§ **WORK TASK**
Write out exactly the lines of the entries below from the one holding "financial services by" to the one holding "Aug 06, 2026", inclusive, and leave out all other lines.

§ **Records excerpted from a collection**
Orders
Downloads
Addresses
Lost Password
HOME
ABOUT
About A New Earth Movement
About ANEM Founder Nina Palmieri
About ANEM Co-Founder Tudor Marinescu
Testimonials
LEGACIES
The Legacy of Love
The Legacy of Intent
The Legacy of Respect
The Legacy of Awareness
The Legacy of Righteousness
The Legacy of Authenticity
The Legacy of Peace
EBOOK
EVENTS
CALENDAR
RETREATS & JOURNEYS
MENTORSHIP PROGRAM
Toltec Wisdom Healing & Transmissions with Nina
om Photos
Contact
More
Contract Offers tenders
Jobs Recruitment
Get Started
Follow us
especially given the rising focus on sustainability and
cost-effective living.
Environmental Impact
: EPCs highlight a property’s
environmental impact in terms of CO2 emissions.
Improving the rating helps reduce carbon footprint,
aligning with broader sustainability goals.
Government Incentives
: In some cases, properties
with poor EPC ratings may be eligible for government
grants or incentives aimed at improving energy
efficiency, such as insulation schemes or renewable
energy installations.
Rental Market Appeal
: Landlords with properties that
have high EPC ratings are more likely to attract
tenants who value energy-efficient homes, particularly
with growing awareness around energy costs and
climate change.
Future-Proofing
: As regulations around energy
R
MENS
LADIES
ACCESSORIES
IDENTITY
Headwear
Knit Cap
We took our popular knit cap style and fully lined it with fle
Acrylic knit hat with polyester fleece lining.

...

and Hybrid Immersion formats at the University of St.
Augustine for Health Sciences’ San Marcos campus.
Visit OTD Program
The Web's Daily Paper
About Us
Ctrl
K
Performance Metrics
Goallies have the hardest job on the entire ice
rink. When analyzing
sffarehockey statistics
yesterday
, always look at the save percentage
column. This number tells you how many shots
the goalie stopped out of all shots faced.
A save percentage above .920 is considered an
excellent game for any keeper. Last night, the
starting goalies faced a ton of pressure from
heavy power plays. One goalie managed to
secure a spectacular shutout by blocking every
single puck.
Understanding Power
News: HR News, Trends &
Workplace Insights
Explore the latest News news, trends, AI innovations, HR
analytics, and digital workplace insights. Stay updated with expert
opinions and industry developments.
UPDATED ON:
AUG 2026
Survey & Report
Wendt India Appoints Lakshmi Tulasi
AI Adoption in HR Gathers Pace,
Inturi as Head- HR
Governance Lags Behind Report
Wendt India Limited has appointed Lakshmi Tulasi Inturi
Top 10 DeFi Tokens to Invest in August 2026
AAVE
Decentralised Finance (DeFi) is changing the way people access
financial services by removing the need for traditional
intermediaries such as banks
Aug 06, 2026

§ **EXERCISE RESPONSE**
financial services by removing the need for traditional
intermediaries such as banks
Aug 06, 2026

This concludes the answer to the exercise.